Additionally, you can specify a sparse vector of sharpened half-edges, where you can specify a smoothness between 0 and 1 (1 is the default) for each side of an edge. The edge is sharpened by moving the off-edge control points closer to their vertex, which tends to increase curvature along the specified edge. A crease is only formed at a smoothness of zero, when the cubic Bezier degenerates into a quadratic Bezier. Linked sharpened edges are also detected and their control points made colinear to ensure the edge curve is G1 continuous. Currently you cannot specify your own normals, but this could be easily added.

This higher-level API is simple to use, but certainly not optimal for all desired surfaces. It tends to work best when the mesh has enough resolution that the edges do not need to be highly curved and the triangles have fairly consistent edge lengths. It is ideal for sampling other surfaces (NURBS, marching cubes, level sets, etc.) and getting a high-quality approximation without too many vertices. I would love to see other approaches to generating these control points: anything from deep optimizations to manual design controls are possible.

Use in the Boolean

The mesh Boolean operates only on flat triangles, so it ignores control points and interpolation. In order to get an intersection between curved meshes, the mesh must first be refined to the level of precision desired before the Boolean is run on this larger number of flat triangles. Currently the API has just a single function Refine(n) that splits every edge into n pieces and fits the new triangles onto the interpolated surface. Eventually I'd like to have functions that refine each edge by different amounts, to target length, precision, etc. It could even be possible for the Boolean to refine on the fly as its broad phase finds potential intersections, thus only refining where needed.

Purpose of this library

So, why have I built this? Partly it's because I have become fascinated by computational geometry, and frustrated by the lack of performance and reliability even in extremely expensive state-of-the-art CAD systems. I saw an industry where most of the CAD kernels have their roots in the same 1970's Cambridge research lab, yet are so entrenched that disruption is nearly impossible. I decided open source was the only thing that stood a chance against not-invented-here and might attract enough collaborators to eventually become something useful.

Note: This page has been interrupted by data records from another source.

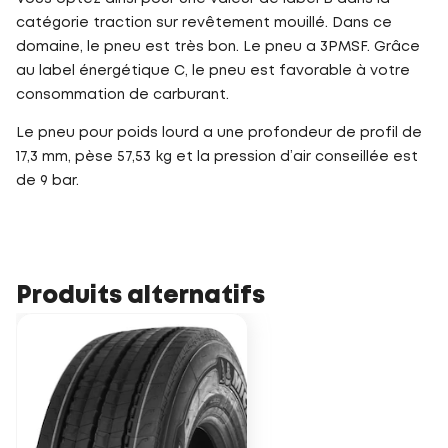
catégorie traction sur revêtement mouillé. Dans ce
domaine, le pneu est très bon. Le pneu a 3PMSF. Grâce
au label énergétique C, le pneu est favorable à votre
consommation de carburant.
Le pneu pour poids lourd a une profondeur de profil de
17,3 mm, pèse 57,53 kg et la pression d’air conseillée est
de 9 bar.
Produits alternatifs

This problem convinced me to become a software engineer (my PhD is in aerospace) because those were the tools I needed to solve it. I spent years working on it on and off by myself because I honestly didn't know if what I was promising was possible, and the world already has plenty of unreliable mesh Boolean libraries. I've finally released it because I now have confidence that it really is something new.

So, what about you? Do you have an idea for a new CAD application, analysis or optimization tool? Are you looking for a high-performance and reliable kernel? Or do you want to contribute to this kernel? This is really just an MVP; there is a whole world of things to try, of which my road map is just a teaser. I welcome you! I intentionally put this under an open license - I don't have much desire to pursue commercialization as my last startup experience left me with a bad taste in my mouth, but I would be overjoyed to help others who want to try. I'll be happy with recognition.